If French existentialism has any masterpieces, that has to be one of them. Why is there a section on “feminist philosophy” that includes no biography or summary of a single feminist philosopher? Grayling’s handling of representation is the worst of both worlds: pandering yet still exclusionary.

And this exclusion problem isn’t just with female philosophers. The History of Philosophy plays it too safe and too conventional with whom it includes. Where are the radicals, the mystics, the Catholics, the Social Darwinists, the Marxists, the wisdom writers? Where is W.E.B. Du Bois or G.K. Chesterton or Ralph Waldo Emerson or George Santayana? Where are the dead who still speak to the living? Grayling introduces Michel Foucault as “indispensable to any understanding of modernity,” then devotes two whole paragraphs to him; meanwhile Anaximenes, Anaximander, and Thales all get their own sections for basically the same thing: being pre-Socratic philosophers who based their philosophies on experimentation rather than abstract thinking.

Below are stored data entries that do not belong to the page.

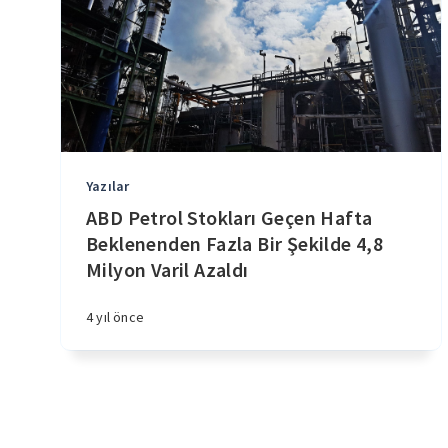
Yazılar
ABD Petrol Stokları Geçen Hafta
Beklenenden Fazla Bir Şekilde 4,8
Milyon Varil Azaldı
4 yıl önce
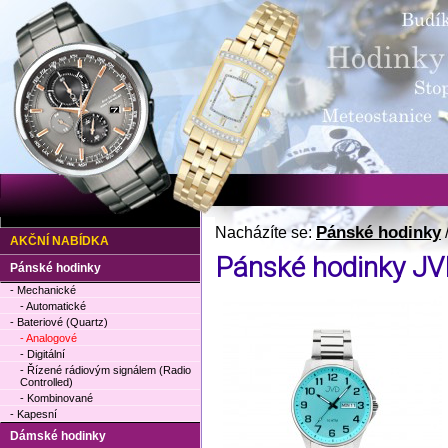
Pánské hodinky
Nacházíte se:
AKČNÍ NABÍDKA
Pánské hodinky JV
Pánské hodinky
- Mechanické
- Automatické
- Bateriové (Quartz)
- Analogové
- Digitální
- Řízené rádiovým signálem (Radio
Controlled)
- Kombinované
- Kapesní
Dámské hodinky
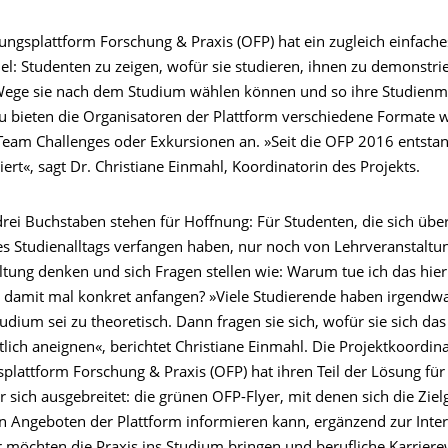
rungsplattform Forschung & Praxis (OFP) hat ein zugleich einfach
el: Studenten zu zeigen, wofür sie studieren, ihnen zu demonstri
Wege sie nach dem Studium wählen können und so ihre Studienmo
zu bieten die Organisatoren der Plattform verschiedene Formate 
eam Challenges oder Exkursionen an. »Seit die OFP 2016 entstand
liert«, sagt Dr. Christiane Einmahl, Koordinatorin des Projekts.
rei Buchstaben stehen für Hoffnung: Für Studenten, die sich über
des Studienalltags verfangen haben, nur noch von Lehrveranstaltu
ltung denken und sich Fragen stellen wie: Warum tue ich das hie
 damit mal konkret anfangen? »Viele Studierende haben irgendw
tudium sei zu theoretisch. Dann fragen sie sich, wofür sie sich da
lich aneignen«, berichtet Christiane Einmahl. Die Projektkoordina
plattform Forschung & Praxis (OFP) hat ihren Teil der Lösung für
r sich ausgebreitet: die grünen OFP-Flyer, mit denen sich die Zi
en Angeboten der Plattform informieren kann, ergänzend zur Inte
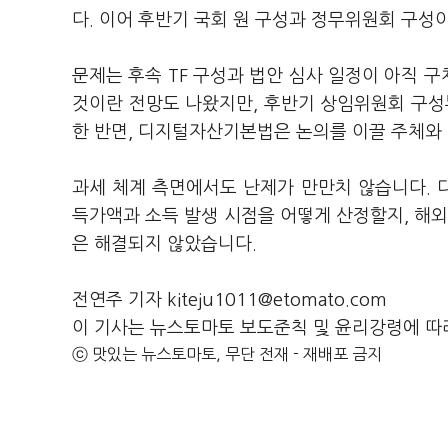
다. 이어 후반기 국회 원 구성과 정무위원회 구성
문제는 후속 TF 구성과 법안 심사 일정이 아직 
것이란 전망도 나왔지만, 후반기 상임위원회 구성
한 반면, 디지털자산기본법은 논의를 이끌 주체와
과세 체계 측면에서도 난제가 만만치 않습니다. 디
득가액과 소득 발생 시점을 어떻게 산정할지, 해외
은 해결되지 않았습니다.
전연주 기자 kiteju1011@etomato.com
이 기사는 뉴스토마토 보도준칙 및 윤리강령에 따
ⓒ 맛있는 뉴스토마토, 무단 전재 - 재배포 금지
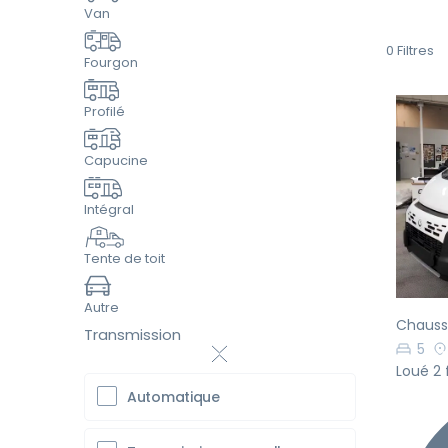
Van
0
Filtres
Fourgon
Profilé
Capucine
Pr
Intégral
Tente de toit
Autre
Chauss
Transmission
5
Loué 2 
Automatique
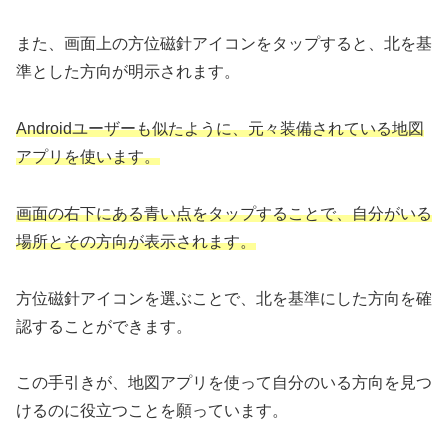
また、画面上の方位磁針アイコンをタップすると、北を基
準とした方向が明示されます。
Androidユーザーも似たように、元々装備されている地図
アプリを使います。
画面の右下にある青い点をタップすることで、自分がいる
場所とその方向が表示されます。
方位磁針アイコンを選ぶことで、北を基準にした方向を確
認することができます。
この手引きが、地図アプリを使って自分のいる方向を見つ
けるのに役立つことを願っています。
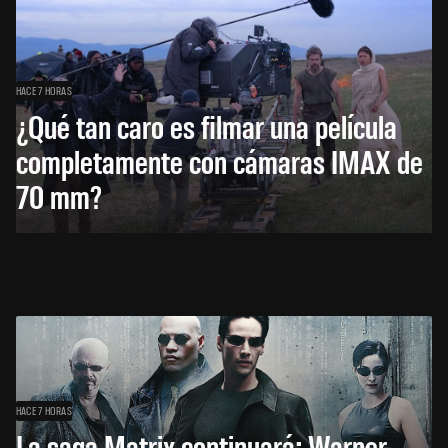
HACE 7 HORAS
¿Qué tan caro es filmar una película
completamente con cámaras IMAX de
70 mm?
HACE 7 HORAS
La saga Matrix continuará: Warner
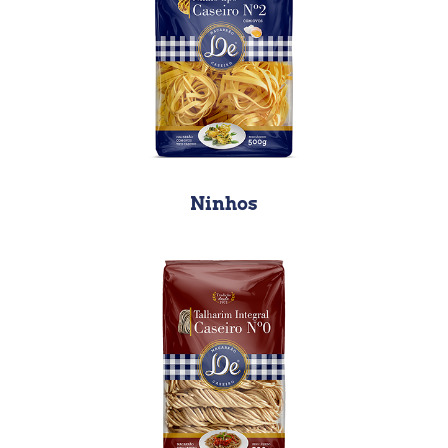
Ninhos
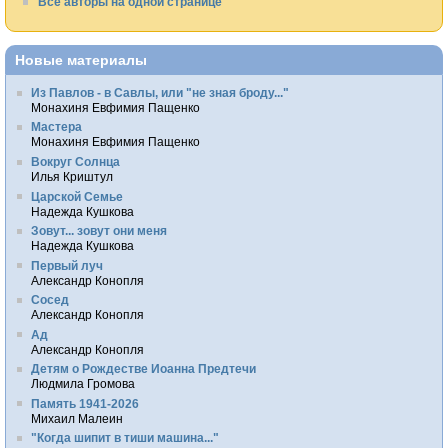
Все авторы на одной странице
Новые материалы
Из Павлов - в Савлы, или "не зная броду..."
Монахиня Евфимия Пащенко
Мастера
Монахиня Евфимия Пащенко
Вокруг Солнца
Илья Криштул
Царской Семье
Надежда Кушкова
Зовут... зовут они меня
Надежда Кушкова
Первый луч
Александр Конопля
Сосед
Александр Конопля
Ад
Александр Конопля
Детям о Рождестве Иоанна Предтечи
Людмила Громова
Память 1941-2026
Михаил Малеин
"Когда шипит в тиши машина..."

Philosophers like to say that the philosophers people actually read aren’t really philosophers, and histories of philosophy seem written to codify and reinforce who counts as a philosopher and who doesn’t. “The history of philosophy,” Gilles Deleuze said, “has always been the agent of power in philosophy…A formidable school of intimidation…An image of thought called philosophy has been formed historically and it effectively stops people from thinking.” The dilemma of Grayling’s The History of Philosophy is that most of the philosophers that draw people to philosophy aren’t in the philosophical canon. The philosophy that invites and entrances is the philosophy that speaks to the ego’s cry for understanding rather than the mind’s cry for clarity. In Will Durant’s words, it’s the philosophy that speaks on the “problems like good and evil, beauty and ugliness, order and freedom, life and death,” not the philosophy that leads to sentences like, “The rejection of the analytic-synthetic distinction is a consequence of [Willard Van Orman] Quine’s extensionalism, because the idea of analyticity essentially turns on the intensional notion of meanings.”

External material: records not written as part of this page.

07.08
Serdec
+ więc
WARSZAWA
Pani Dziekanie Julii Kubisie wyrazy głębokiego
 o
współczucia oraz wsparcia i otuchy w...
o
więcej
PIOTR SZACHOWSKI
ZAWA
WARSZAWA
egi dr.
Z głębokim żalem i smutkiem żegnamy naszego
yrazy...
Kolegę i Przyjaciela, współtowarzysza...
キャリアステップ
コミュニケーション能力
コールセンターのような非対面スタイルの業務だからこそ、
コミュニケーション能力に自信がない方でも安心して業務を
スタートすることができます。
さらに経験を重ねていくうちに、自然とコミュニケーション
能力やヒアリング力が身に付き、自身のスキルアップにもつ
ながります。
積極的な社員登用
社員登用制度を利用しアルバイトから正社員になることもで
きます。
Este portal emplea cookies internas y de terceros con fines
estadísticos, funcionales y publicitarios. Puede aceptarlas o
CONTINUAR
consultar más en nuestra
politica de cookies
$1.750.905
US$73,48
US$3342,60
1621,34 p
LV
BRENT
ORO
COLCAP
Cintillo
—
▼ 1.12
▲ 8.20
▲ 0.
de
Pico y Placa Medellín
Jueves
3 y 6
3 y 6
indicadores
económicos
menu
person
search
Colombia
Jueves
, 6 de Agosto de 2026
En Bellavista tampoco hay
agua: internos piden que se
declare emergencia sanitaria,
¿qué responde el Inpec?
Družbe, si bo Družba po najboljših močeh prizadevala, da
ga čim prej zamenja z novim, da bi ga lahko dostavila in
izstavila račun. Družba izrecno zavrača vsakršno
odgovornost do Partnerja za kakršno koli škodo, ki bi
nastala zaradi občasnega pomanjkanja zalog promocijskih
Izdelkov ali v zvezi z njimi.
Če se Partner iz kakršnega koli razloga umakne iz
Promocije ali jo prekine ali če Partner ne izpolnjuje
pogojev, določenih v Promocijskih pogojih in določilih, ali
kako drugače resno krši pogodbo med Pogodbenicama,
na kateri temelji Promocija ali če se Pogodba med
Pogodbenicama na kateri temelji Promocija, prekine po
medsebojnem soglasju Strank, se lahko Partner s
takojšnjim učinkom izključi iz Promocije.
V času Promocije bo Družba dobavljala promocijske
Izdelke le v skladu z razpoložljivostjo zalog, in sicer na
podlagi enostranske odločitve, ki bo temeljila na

The History of Philosophy feels like something Grayling wanted not to write but to have written. There is no authorial impulse to it; no sparks of joy or excitement. There are a few attempts at humor; Grayling, for example, repeats the same jokey aside about St. Augustine “as he is known in ecclesiastical circles” and St. Aquinas “as he is known in religious circles.”

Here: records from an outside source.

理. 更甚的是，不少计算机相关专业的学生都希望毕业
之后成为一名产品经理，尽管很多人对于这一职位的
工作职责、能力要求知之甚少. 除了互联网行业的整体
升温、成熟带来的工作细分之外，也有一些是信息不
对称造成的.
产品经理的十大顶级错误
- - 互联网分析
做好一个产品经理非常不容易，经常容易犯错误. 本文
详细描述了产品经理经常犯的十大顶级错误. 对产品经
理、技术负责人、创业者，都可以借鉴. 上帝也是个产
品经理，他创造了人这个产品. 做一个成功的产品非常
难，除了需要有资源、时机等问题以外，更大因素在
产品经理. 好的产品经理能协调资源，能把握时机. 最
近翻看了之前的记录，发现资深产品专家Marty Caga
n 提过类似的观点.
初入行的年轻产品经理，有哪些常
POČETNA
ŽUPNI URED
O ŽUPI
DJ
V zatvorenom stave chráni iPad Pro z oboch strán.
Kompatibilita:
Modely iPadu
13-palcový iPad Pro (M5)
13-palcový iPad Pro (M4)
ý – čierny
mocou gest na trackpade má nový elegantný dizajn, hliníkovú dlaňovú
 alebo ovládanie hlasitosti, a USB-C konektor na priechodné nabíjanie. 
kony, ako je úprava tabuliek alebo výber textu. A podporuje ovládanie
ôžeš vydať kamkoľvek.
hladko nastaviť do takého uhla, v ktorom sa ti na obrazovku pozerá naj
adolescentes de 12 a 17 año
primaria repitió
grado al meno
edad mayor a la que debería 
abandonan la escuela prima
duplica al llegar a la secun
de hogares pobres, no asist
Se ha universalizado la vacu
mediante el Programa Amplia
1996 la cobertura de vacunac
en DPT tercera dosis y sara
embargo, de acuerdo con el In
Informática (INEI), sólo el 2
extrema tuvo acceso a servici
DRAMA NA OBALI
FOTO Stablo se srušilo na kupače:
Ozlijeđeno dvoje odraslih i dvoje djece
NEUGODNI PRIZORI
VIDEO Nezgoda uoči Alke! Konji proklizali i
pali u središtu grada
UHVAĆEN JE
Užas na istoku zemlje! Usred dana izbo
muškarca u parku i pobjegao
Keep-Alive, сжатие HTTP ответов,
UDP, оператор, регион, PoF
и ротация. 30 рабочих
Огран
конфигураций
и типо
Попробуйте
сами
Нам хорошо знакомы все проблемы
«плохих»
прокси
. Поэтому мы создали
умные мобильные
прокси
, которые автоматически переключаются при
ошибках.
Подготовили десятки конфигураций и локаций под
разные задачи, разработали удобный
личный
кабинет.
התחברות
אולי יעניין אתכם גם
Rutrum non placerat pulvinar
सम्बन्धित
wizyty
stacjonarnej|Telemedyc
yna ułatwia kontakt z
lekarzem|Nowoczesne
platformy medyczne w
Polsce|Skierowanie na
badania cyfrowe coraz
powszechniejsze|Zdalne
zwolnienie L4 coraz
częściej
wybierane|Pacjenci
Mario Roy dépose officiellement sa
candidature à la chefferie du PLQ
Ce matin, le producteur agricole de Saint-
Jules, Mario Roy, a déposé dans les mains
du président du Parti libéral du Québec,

Much of the philosophical canon is as dull as that joke, and no one should feel discouraged if they aren’t completely enthralled by Wilhelm Gottfried Leibniz’s Monadology or Martin Heidegger’s Being and Time. As Deleuze said, the philosophical canon seems designed to be a barrier rather than a doorway. For those who read Grayling’s The History of Philosophy and feel like giving up on the entire subject, please try one of the alternatives mentioned earlier (or Durant’s The Pleasures of Philosophy). And know that, if the philosophical canon doesn’t do it for you, there’s still plenty of philosophy outside of it.